UniDoc-RL: Coarse-to-Fine Visual RAG with Hierarchical Actions and Dense Rewards

🤗 Hugging Face Releases

Dataset: DeepGlint-AI/UniDoc-RL
Model (7B): DeepGlint-AI/UniDoc-RL-7B
Model (3B): DeepGlint-AI/UniDoc-RL-3B

🚀 Overview

UniDoc-RL is a unified reinforcement learning framework for visual document RAG, where an LVLM agent jointly performs retrieval, reranking, active visual perception, and reasoning within a single decision process.
It formulates visual evidence acquisition as a hierarchical sequential decision-making problem, progressively refining information from coarse document retrieval to fine-grained image selection and region cropping.
To support this training paradigm, we build and release a high-quality dataset of multi-turn reasoning trajectories with fine-grained action annotations, and validate the framework through extensive experiments on three benchmarks.

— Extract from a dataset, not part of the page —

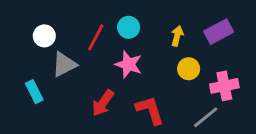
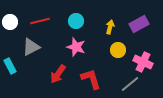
white circle: (44, 36) -> (10, 22), moved
red line: (96, 37) -> (40, 21), moved, turned 48
pink cross: (224, 86) -> (143, 62), turned 36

In UniDoc-RL, the model interacts with an external environment through structured actions such as <search>, <select>, <bbox>, and <answer>. This design enables the agent to progressively gather evidence from coarse page-level retrieval to fine-grained region inspection, which is especially useful for charts, tables, dense text regions, and multi-page evidence aggregation.

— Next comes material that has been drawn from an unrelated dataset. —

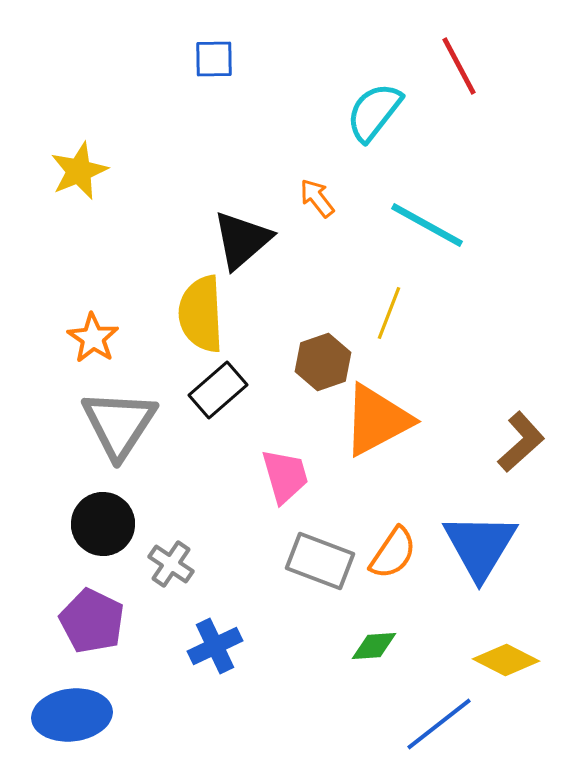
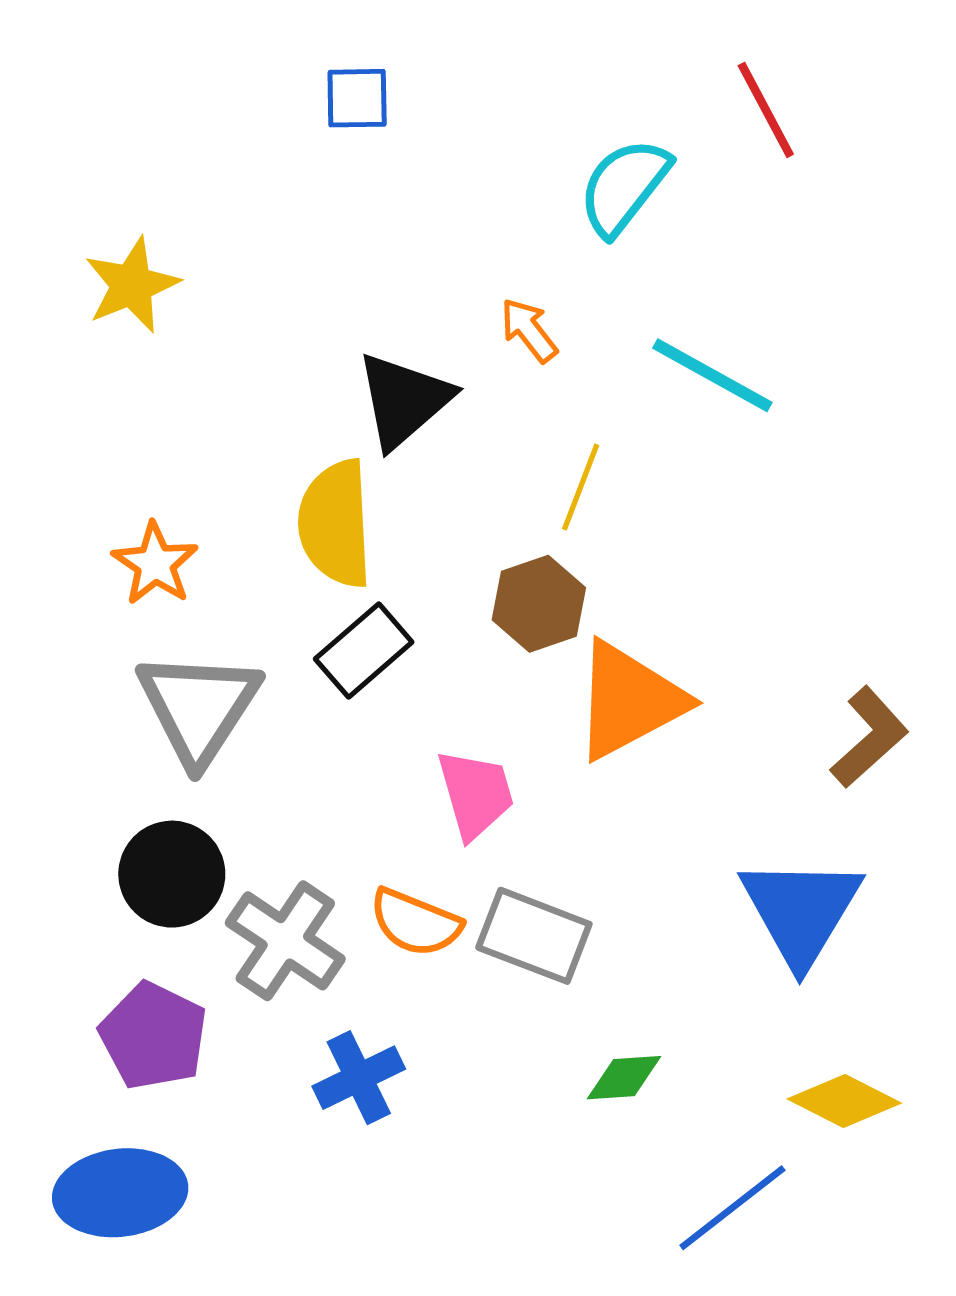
yellow line: (389, 313) -> (581, 487), moved
orange semicircle: (393, 553) -> (415, 922), moved, turned 78
gray cross: (171, 564) -> (285, 941), size x1.5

We emphasize two key properties of UniDoc-RL: progressive evidence acquisition and region-grounded interaction. The agent first searches over page images, then selects the most informative visual evidence, and finally performs targeted crop-and-zoom operations when the answer depends on local fine-grained content.

⚙️ Train Model with UniDoc-RL

Training Dependencies

conda create -n unidoc_rl python=3.10
conda activate unidoc_rl

git clone https://github.com/deepglint/UniDoc-RL.git
cd UniDoc-RL

Step1. Prepare Data.

Benchmark & Training Data

First, download the training datasets used in the paper from their official release pages or project links. After downloading, reorganize all samples into a unified JSON format so they can be further converted for synthetic data generation.

Every sample should contain:

a unique sample id,
the user question,
the reference answer,
the document or page identifier,
optional metadata such as page index, evidence type, and question type.

{
  "uid": "sample_000001",
  "query": "What is the reported top-1 accuracy in the ablation study?",
  "reference_answer": "84.7%",
  "meta_info": {
    "file_name": "example_document",
    "reference_page": [12],
    "source_type": "Text/Table",
    "query_type": "Single-Hop"
  }
}

Step2. Build Training Corpus & Run Multi-Modal Search Engine.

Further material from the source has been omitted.